Task
Please give back, word for word, only the lines starting at the one containing "Tegyen ajánlatot a domainre" and ending at the one containing "Piactér megtekintése" within the material below.
———
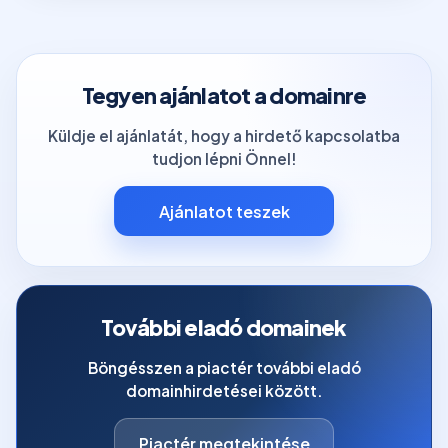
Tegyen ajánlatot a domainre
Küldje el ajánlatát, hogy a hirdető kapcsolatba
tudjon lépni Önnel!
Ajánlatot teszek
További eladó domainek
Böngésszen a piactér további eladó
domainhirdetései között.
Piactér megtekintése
———
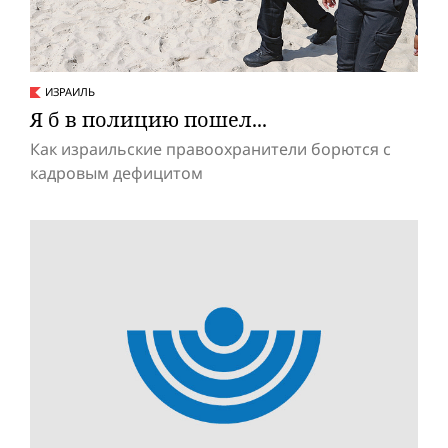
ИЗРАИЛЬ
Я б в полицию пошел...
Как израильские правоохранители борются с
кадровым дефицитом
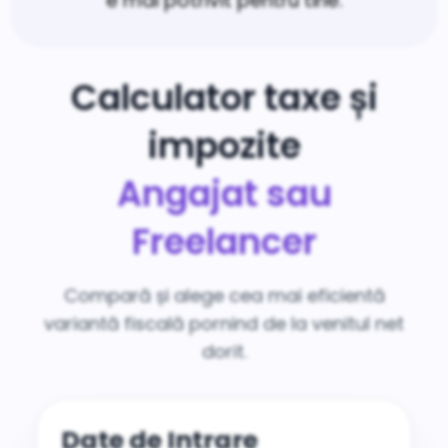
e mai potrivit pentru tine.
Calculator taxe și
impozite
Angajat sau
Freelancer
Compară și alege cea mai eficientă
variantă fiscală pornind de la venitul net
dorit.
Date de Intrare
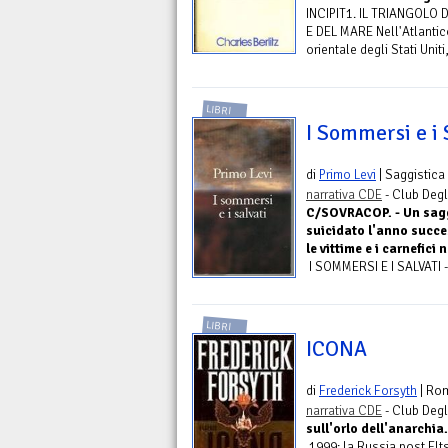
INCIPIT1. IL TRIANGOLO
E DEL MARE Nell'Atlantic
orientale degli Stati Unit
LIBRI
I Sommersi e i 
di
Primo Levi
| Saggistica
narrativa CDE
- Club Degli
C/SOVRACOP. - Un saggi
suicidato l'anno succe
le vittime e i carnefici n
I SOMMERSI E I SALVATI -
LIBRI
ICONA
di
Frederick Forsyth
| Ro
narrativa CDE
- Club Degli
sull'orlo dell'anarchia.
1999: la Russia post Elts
———
Reply to the task
Tegyen ajánlatot a domainre
Küldje el ajánlatát, hogy a hirdető kapcsolatba
tudjon lépni Önnel!
Ajánlatot teszek
További eladó domainek
Böngésszen a piactér további eladó
domainhirdetései között.
Piactér megtekintése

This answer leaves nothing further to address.